### Work instructions
Look through the entries for the string "Live" and copy every line where it shows up.

Stored dataset items:
****************

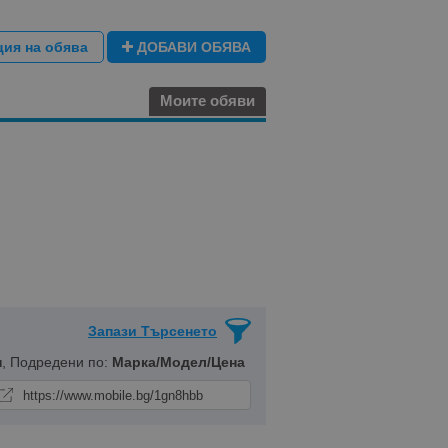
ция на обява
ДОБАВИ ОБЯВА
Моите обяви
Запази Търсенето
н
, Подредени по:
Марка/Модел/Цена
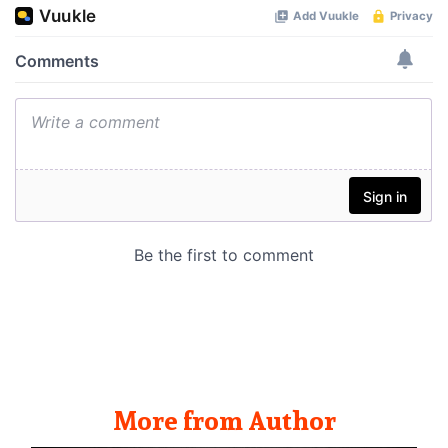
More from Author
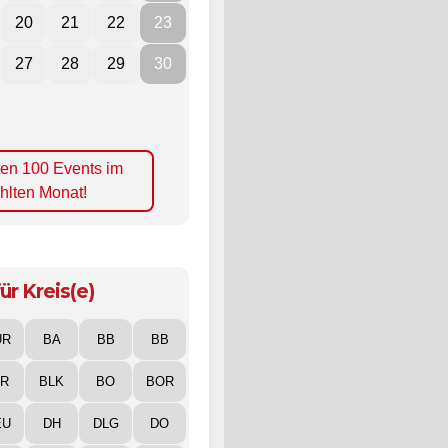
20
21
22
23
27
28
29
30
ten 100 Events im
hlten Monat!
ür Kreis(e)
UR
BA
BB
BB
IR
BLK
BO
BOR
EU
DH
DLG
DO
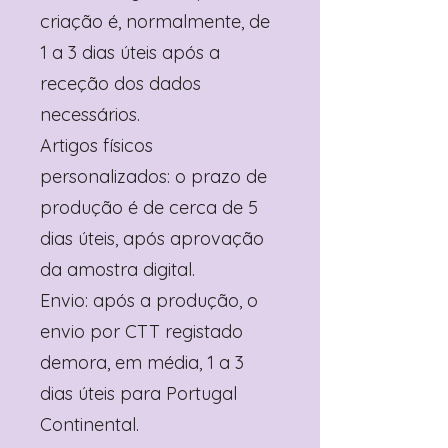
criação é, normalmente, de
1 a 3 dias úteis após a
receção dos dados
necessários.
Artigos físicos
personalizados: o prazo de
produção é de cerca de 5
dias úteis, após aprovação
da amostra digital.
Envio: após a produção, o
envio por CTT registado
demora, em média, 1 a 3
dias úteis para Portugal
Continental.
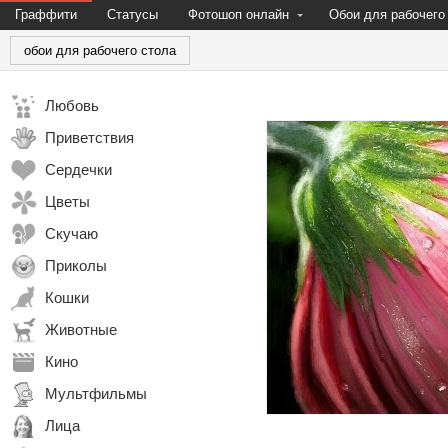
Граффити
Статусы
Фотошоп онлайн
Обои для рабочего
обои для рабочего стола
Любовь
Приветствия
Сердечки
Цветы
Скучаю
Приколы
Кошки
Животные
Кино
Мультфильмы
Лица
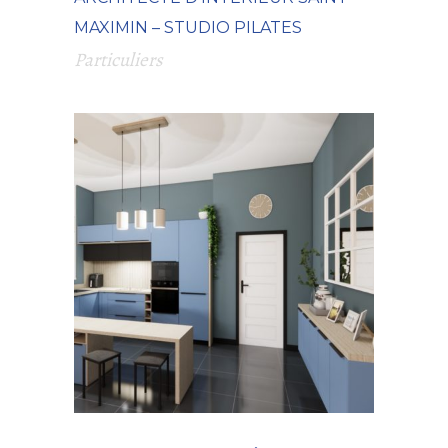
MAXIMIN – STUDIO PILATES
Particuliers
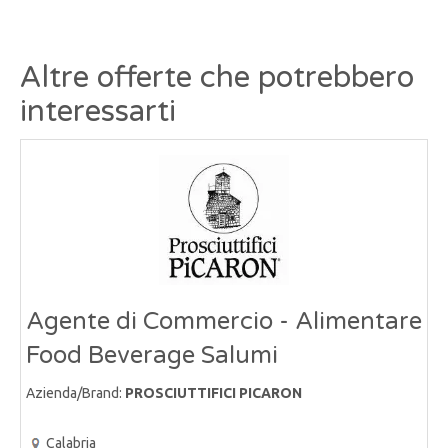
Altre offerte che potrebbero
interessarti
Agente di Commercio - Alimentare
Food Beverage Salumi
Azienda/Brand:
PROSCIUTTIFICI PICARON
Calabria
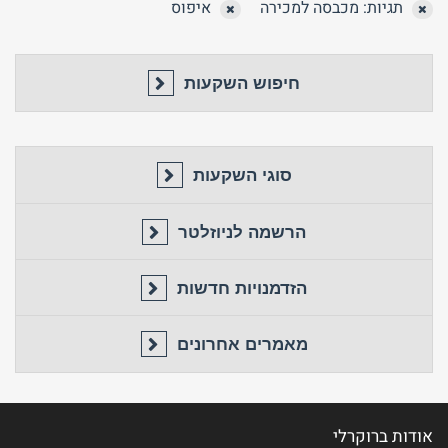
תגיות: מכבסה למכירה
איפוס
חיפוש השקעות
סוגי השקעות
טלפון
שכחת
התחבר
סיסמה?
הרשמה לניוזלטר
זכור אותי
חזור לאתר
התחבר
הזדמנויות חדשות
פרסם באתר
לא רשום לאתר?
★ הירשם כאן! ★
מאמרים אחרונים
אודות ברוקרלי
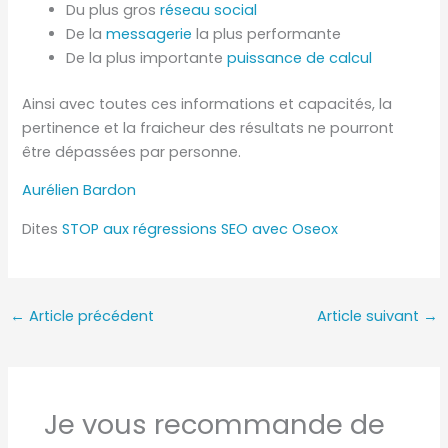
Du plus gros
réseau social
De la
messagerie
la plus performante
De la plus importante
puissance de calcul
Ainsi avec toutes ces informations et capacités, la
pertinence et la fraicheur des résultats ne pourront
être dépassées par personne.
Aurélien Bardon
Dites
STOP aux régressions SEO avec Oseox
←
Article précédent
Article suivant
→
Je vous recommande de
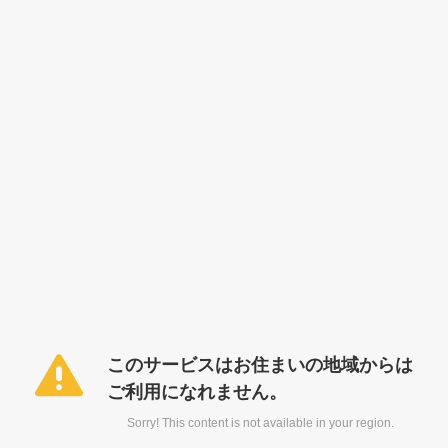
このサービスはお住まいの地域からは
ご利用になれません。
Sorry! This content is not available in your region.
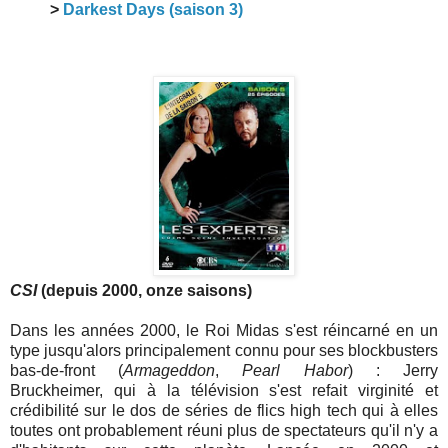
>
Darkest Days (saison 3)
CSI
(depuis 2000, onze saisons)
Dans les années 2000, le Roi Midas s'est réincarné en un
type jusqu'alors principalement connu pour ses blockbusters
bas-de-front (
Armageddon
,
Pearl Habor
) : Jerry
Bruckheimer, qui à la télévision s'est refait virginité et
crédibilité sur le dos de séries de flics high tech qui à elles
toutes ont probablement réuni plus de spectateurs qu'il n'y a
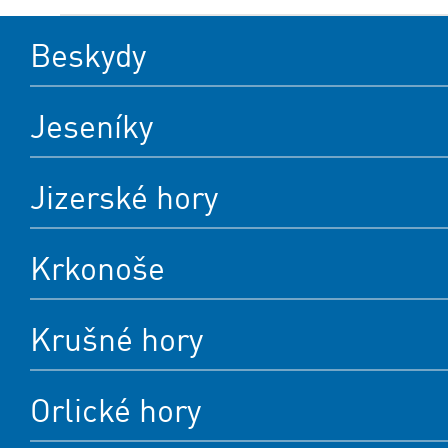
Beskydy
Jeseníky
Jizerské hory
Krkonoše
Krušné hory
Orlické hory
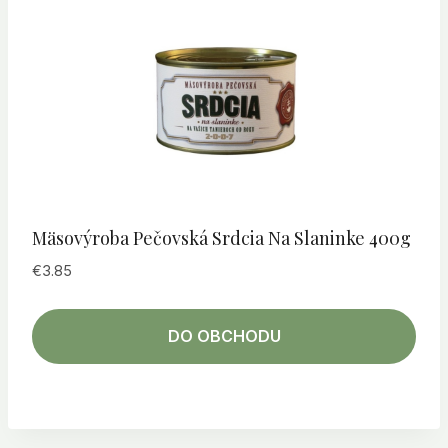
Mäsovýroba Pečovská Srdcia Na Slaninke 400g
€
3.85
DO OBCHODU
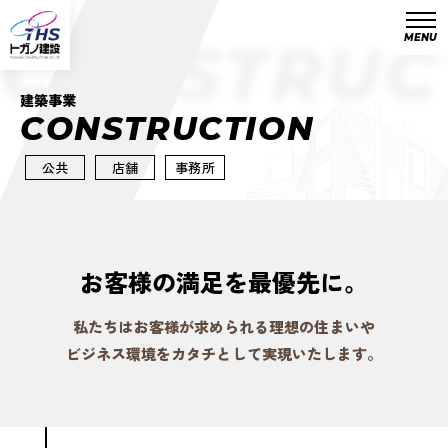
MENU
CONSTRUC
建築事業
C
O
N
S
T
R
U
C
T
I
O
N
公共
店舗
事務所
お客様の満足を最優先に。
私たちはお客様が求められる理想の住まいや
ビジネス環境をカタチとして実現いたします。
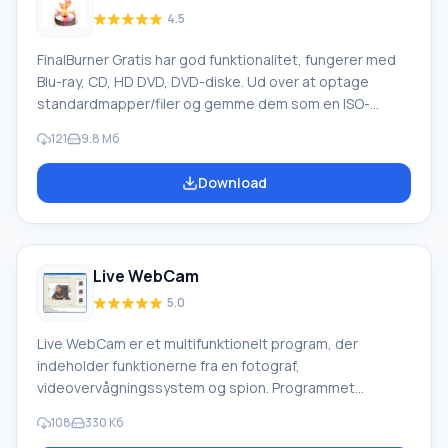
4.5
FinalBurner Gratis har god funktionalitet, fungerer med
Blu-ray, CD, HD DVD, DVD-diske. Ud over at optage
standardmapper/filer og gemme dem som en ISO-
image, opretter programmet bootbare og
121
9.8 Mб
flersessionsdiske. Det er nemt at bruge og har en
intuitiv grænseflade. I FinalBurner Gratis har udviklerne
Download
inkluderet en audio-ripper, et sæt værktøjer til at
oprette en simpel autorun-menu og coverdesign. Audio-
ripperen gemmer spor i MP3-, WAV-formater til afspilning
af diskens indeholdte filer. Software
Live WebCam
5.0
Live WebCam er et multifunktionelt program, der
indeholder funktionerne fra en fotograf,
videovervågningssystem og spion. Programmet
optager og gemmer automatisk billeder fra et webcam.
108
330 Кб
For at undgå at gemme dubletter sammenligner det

****************

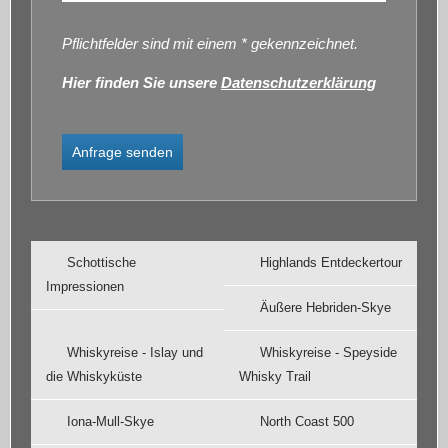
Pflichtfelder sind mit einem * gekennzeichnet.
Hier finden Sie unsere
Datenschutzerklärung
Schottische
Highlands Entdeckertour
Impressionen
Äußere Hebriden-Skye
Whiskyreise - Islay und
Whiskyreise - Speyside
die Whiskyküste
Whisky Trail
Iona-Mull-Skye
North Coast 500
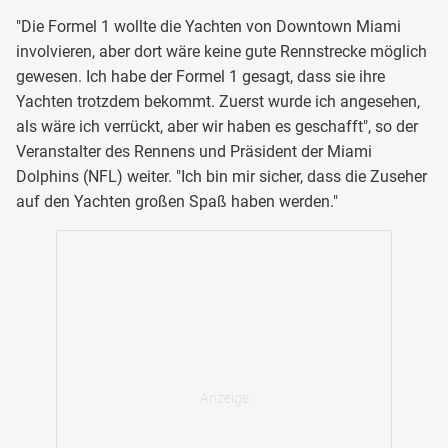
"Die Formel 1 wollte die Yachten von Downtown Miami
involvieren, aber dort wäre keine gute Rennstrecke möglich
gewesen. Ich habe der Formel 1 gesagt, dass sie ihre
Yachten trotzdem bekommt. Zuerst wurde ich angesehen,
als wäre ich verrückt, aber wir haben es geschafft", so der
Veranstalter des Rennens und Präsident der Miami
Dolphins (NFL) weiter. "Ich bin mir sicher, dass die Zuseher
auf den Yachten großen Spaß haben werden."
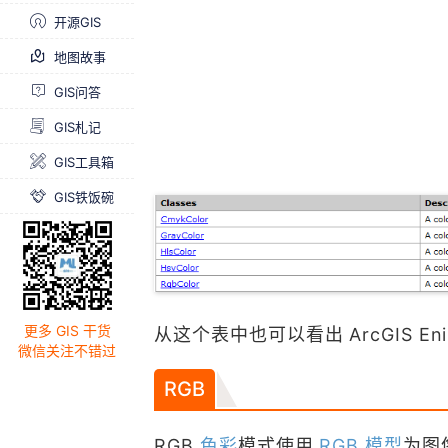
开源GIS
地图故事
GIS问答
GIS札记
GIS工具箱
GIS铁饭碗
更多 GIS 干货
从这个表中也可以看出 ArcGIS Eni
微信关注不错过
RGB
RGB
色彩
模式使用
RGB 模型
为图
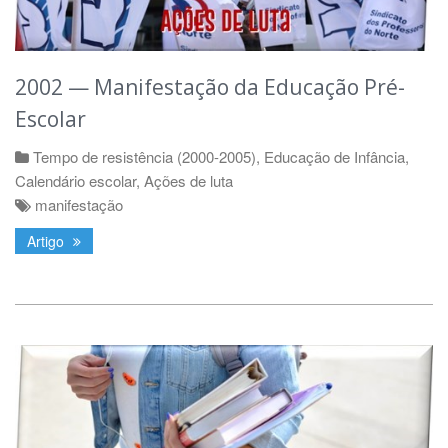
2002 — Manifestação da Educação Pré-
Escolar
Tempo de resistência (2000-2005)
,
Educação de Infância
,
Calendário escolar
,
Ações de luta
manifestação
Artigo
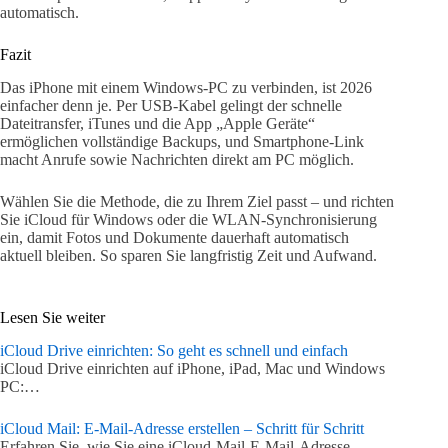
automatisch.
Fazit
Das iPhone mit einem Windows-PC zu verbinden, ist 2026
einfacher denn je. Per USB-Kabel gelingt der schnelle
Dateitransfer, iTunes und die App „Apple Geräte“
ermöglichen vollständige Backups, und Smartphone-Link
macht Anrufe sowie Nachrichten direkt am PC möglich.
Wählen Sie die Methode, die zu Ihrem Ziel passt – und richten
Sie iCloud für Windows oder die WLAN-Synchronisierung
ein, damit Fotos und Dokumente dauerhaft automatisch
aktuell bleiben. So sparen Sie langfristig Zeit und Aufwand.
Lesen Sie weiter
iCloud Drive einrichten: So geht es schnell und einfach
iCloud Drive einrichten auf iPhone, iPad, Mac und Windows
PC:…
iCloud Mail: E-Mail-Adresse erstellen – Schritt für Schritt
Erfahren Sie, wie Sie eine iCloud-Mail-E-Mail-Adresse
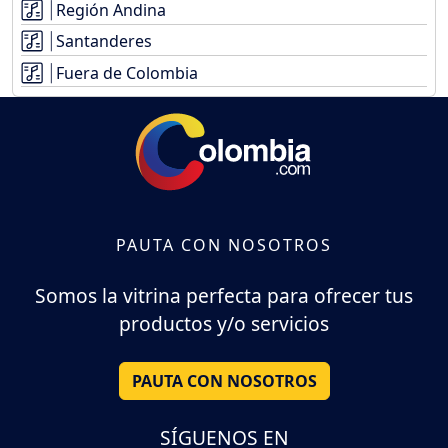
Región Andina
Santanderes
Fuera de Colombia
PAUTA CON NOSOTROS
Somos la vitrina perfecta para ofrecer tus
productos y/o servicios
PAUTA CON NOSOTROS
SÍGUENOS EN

****************

### Task answer
Live WebCam
Live WebCam er et multifunktionelt program, der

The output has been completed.